Activity → Word for word, restate the records that come next, omitting the images.

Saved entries
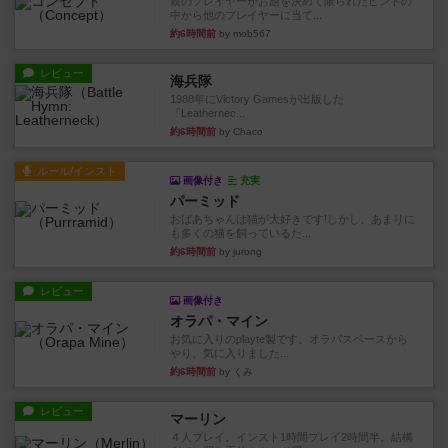
親のプレイヤーがお題を決めて限られたヒントの
中から他のプレイヤーに当て...
約6時間前
by mob567
レビュー
海兵隊
1988年にVictory Gamesが出版した
『Leathernec...
約6時間前
by Chaco
ルール/インスト
画像付き
充実
パーミッド
おばあちゃんは猫が大好きです!しかし、あまりに
も多くの猫を飼っているた...
約6時間前
by jurong
レビュー
画像付き
オラパ・マイン
お気に入りのplayte製です。オラパスペースから
やり、気に入りました...
約6時間前
by くみ
レビュー
マーリン
４人プレイ。インスト1時間プレイ2時間半。結構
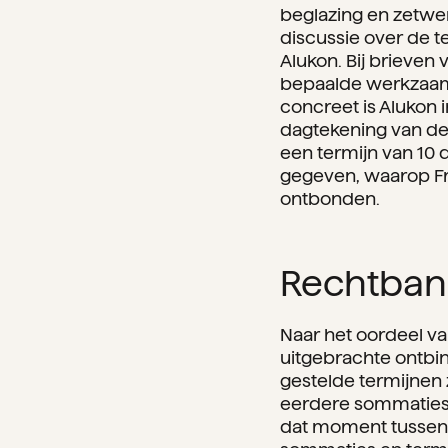
beglazing en zetwer
discussie over de 
Alukon. Bij brieve
bepaalde werkzaamh
concreet is Alukon
dagtekening van de
een termijn van 10
gegeven, waarop Fr
ontbonden.
Rechtban
Naar het oordeel va
uitgebrachte ontbin
gestelde termijnen 
eerdere sommaties n
dat moment tussen p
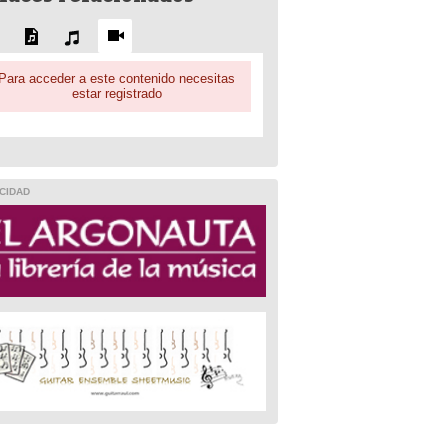
Para acceder a este contenido necesitas
estar registrado
CIDAD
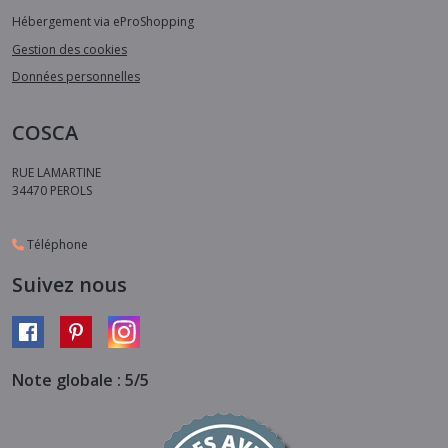
Hébergement via eProShopping
Gestion des cookies
Données personnelles
COSCA
RUE LAMARTINE
34470
PEROLS
Téléphone
Suivez nous
Note globale : 5/5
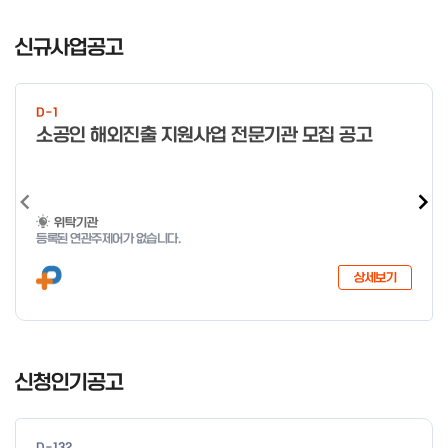
일 오전 9시 접수 가능하며, 정원 초과 시 다음 회차 신청 요망 ※자
I
세한 사항은 공고문 참고 2026년 2월 5일 소상공인시장진흥공단
t
신규사업공고
이사장 ※ 문의처 ※ - 사업문의 : 1533-0100(소상공인 통합콜센
e
터) - 시스템 문의(오류 등) : 1644-5302 ** 기초교육 수료 인정
m
기준 안내 ** 기초교육 1과목 당 1시간 또는 1.5시간으로 인정(최소
1
10시간 이상 수강 필요) 30분 미만 → 0.5시간 30분 이상 ~ 60분
D-1
미만 → 1시간 60분 이상 → 1.5시간
o
소공인 해외진출 지원사업 전문기관 모집 공고
f
4
위탁기관
등록된 연관주제어가 없습니다.
상세보기
I
t
신청인기공고
e
m
1
D-132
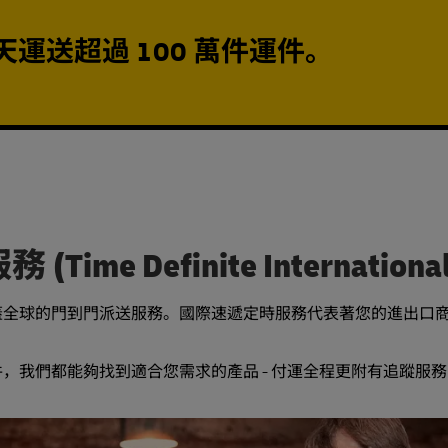
s 每天運送超過 100 萬件運件。
ime Definite International
蓋全球的門到門派送服務。國際速遞定時服務代表著您的進出口
，我們都能夠找到適合您需求的產品 - 付運全程更附有追蹤服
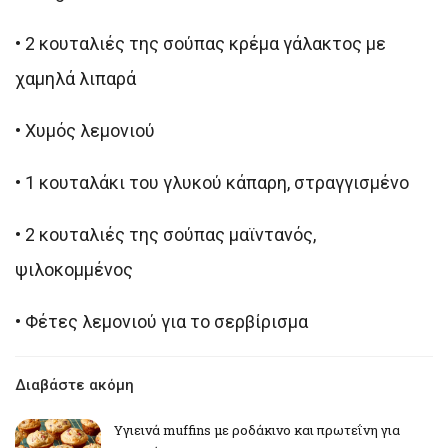
• 2 κουταλιές της σούπας κρέμα γάλακτος με
χαμηλά λιπαρά
• Χυμός λεμονιού
• 1 κουταλάκι του γλυκού κάπαρη, στραγγισμένο
• 2 κουταλιές της σούπας μαϊντανός,
ψιλοκομμένος
• Φέτες λεμονιού για το σερβίρισμα
Διαβάστε ακόμη
Υγιεινά muffins με ροδάκινο και πρωτεΐνη για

Written response →
親のプレイヤーがお題を決めて限られたヒントの
中から他のプレイヤーに当て...
約6時間前
by mob567
レビュー
海兵隊
1988年にVictory Gamesが出版した
『Leathernec...
約6時間前
by Chaco
ルール/インスト
画像付き
充実
パーミッド
おばあちゃんは猫が大好きです!しかし、あまりに
も多くの猫を飼っているた...
約6時間前
by jurong
レビュー
画像付き
オラパ・マイン
お気に入りのplayte製です。オラパスペースから
やり、気に入りました...
約6時間前
by くみ
レビュー
マーリン
４人プレイ。インスト1時間プレイ2時間半。結構
beglazing en zetwer
discussie over de 
Alukon. Bij brieve
bepaalde werkzaamh
concreet is Alukon
dagtekening van de
een termijn van 10
gegeven, waarop Fr
ontbonden.
Rechtban
Naar het oordeel va
uitgebrachte ontbin
gestelde termijnen 
eerdere sommaties n
dat moment tussen p
Para acceder a este contenido necesitas
estar registrado
CIDAD
Hébergement via eProShopping
Gestion des cookies
Données personnelles
COSCA
RUE LAMARTINE
34470
PEROLS
Téléphone
Suivez nous
Note globale : 5/5
일 오전 9시 접수 가능하며, 정원 초과 시 다음 회차 신청 요망 ※자
I
세한 사항은 공고문 참고 2026년 2월 5일 소상공인시장진흥공단
t
신규사업공고
이사장 ※ 문의처 ※ - 사업문의 : 1533-0100(소상공인 통합콜센
e
터) - 시스템 문의(오류 등) : 1644-5302 ** 기초교육 수료 인정
m
기준 안내 ** 기초교육 1과목 당 1시간 또는 1.5시간으로 인정(최소
1
10시간 이상 수강 필요) 30분 미만 → 0.5시간 30분 이상 ~ 60분
D-1
미만 → 1시간 60분 이상 → 1.5시간
o
소공인 해외진출 지원사업 전문기관 모집 공고
f
4
위탁기관
등록된 연관주제어가 없습니다.
상세보기
I
t
신청인기공고
e
m
1
D-132
s 每天運送超過 100 萬件運件。
ime Definite International
蓋全球的門到門派送服務。國際速遞定時服務代表著您的進出口
，我們都能夠找到適合您需求的產品 - 付運全程更附有追蹤服
• 2 κουταλιές της σούπας κρέμα γάλακτος με
χαμηλά λιπαρά
• Χυμός λεμονιού
• 1 κουταλάκι του γλυκού κάπαρη, στραγγισμένο
• 2 κουταλιές της σούπας μαϊντανός,
ψιλοκομμένος
• Φέτες λεμονιού για το σερβίρισμα
Διαβάστε ακόμη
Υγιεινά muffins με ροδάκινο και πρωτεΐνη για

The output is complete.